Agnosognosia. A Greek term for lack of insight. The medical profession has reserved it to describe the phenomenon of people in the throes of mania denying that they are manic. I had it, but good. Four hours into my psych hold I pretended to be asleep and then put on a very calm front for the psychiatrist who had just come on shift to make the rounds. By hour six I was released, and my wife and daughter got a tongue lashing from the doctor for wasting her time. I delighted in that, but not once did it occur to me that if I had to consciously act calm, maybe things weren’t quite right. Life at home got a little more strained.

Five days later I agreed to be hospitalized. Then I reneged on my promise and decided to storm out of the house to underscore how healthy-minded I was. As I packed, among other things, a two-and-a-half-foot tall Buz Lightyear action figure, a cloth “green screen” for shooting videos and manipulating the background, and a folded American flag, I decided to also pack an unloaded .22 pistol that was going to be the centerpiece of a yet unscripted cellphone video masterpiece. As I turned from my dresser to the duffle bag I was packing on my bed, my wife entered the room. The gun was pointed in her direction. She didn’t see a budding videographer; to her it was a little more “assaulty-ish.”

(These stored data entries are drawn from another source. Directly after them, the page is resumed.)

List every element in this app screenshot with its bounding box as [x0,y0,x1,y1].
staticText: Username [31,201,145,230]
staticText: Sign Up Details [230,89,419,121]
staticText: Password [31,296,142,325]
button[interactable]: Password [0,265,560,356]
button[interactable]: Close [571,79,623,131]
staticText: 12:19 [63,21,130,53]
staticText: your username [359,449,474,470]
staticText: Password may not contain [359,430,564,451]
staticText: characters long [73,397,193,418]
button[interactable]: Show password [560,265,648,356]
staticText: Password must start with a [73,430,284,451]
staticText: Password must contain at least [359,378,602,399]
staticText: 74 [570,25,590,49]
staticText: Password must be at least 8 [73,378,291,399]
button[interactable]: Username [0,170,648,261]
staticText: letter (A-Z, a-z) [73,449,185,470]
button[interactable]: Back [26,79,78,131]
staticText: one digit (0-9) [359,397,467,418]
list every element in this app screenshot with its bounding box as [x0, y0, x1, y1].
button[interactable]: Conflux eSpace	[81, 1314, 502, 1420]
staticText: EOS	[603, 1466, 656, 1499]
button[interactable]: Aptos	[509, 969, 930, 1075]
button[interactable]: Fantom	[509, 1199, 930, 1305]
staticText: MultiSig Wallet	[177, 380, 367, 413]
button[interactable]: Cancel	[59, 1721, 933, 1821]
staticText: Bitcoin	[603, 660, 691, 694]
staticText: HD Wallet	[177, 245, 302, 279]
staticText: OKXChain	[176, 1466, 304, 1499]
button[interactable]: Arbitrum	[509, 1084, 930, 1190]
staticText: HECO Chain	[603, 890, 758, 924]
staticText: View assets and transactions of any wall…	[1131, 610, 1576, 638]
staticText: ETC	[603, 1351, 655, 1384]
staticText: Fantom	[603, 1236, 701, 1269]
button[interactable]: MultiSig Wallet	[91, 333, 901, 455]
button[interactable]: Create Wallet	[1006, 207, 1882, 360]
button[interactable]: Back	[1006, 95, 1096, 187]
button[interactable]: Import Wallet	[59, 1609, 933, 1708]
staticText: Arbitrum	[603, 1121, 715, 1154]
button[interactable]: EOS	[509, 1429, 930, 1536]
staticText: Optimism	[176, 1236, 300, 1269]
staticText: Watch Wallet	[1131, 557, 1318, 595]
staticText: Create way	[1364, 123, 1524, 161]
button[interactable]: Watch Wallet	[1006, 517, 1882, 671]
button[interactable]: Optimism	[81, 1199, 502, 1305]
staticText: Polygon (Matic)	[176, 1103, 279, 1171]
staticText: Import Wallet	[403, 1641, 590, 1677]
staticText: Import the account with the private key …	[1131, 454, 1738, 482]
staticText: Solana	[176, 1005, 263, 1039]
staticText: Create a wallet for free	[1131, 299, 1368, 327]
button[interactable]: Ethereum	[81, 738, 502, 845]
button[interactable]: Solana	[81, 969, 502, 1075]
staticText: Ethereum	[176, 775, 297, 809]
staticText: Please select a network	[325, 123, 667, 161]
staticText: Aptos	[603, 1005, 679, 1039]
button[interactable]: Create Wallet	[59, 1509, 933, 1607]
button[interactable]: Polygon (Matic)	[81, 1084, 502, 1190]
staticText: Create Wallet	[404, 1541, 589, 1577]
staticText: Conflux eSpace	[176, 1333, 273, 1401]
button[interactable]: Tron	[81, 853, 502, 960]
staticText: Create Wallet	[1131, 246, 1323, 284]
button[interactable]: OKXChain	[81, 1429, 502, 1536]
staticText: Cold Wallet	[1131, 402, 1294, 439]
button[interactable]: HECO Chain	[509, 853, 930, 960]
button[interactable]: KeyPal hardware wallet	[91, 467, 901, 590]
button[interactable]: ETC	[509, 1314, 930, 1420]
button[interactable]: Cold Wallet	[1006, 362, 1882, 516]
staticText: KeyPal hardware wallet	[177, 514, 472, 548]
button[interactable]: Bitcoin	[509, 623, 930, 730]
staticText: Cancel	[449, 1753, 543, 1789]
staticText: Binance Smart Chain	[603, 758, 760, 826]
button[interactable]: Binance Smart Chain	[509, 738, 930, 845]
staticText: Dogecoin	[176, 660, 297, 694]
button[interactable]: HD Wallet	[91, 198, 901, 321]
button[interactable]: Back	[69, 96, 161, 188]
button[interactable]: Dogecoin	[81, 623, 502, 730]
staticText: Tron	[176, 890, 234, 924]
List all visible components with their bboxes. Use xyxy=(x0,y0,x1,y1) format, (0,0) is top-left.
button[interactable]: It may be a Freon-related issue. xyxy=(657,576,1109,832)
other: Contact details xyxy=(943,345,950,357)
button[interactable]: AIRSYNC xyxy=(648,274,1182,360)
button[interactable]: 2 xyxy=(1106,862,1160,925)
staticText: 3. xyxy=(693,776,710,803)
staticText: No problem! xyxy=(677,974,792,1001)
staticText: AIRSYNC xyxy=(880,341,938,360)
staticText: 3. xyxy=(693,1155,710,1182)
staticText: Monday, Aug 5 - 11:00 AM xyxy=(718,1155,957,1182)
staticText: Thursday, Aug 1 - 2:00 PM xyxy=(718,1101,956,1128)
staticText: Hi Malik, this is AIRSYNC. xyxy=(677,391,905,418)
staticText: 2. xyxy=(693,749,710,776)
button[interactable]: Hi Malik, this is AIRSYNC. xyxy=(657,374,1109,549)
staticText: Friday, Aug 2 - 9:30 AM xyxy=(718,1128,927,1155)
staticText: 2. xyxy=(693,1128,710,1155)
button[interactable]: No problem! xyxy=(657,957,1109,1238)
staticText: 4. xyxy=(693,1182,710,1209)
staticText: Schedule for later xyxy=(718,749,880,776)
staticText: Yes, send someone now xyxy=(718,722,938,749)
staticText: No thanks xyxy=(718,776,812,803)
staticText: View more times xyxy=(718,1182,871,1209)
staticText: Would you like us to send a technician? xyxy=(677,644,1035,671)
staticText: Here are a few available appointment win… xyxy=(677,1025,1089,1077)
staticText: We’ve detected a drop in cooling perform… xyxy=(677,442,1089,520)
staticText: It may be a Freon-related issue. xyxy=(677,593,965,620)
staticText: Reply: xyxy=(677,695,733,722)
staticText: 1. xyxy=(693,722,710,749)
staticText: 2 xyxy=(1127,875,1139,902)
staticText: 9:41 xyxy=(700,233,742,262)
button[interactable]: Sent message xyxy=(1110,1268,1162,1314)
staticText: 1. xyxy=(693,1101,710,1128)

A half hour later I was cleaning the pool at an unoccupied rental house of ours where I had decided to camp out. Not five minutes into it, I noticed a helicopter directly overhead. In my paranoid and delusional state, I assumed the helicopter was there to film me in all my glory. Turns out, as a very real S.W.A.T. team encircled me, I wasn’t so delusional after all. My mugshot made the front page of our major online newspaper… in all my glory.

Over the next six weeks in jail my symptoms subsided, my marriage was repaired, and I got a felony assault charge reduced to disorderly conduct. (I really couldn’t argue that I had been a little disorderly.) Still, I had one full year to learn how difficult it is to stay employable until that felony disorderly conduct was reduced to a misdemeanor. I am now very sympathetic towards sponsees who are trying to get back on track following incarceration.

You guessed it. If I am still sponsoring, I am still active in AA. It may not be for everyone, but it works very well for me. Now that I have double digit sobriety, however, one thing has changed. I have no qualms about pulling aside people who disparage the use of psych meds in meetings. I share my story and explain rather firmly why they might want to reconsider that position. I am also not shy about sharing in meetings about an article from AA’s Grapevine magazine published in the 1970’s when groups were first wrestling with the subject of psych meds. The home group in that story? Well, it arrived at a position that still holds true to this day: If advised to take psychiatric medication by a physician, you should not take one more, nor one less, than prescribed.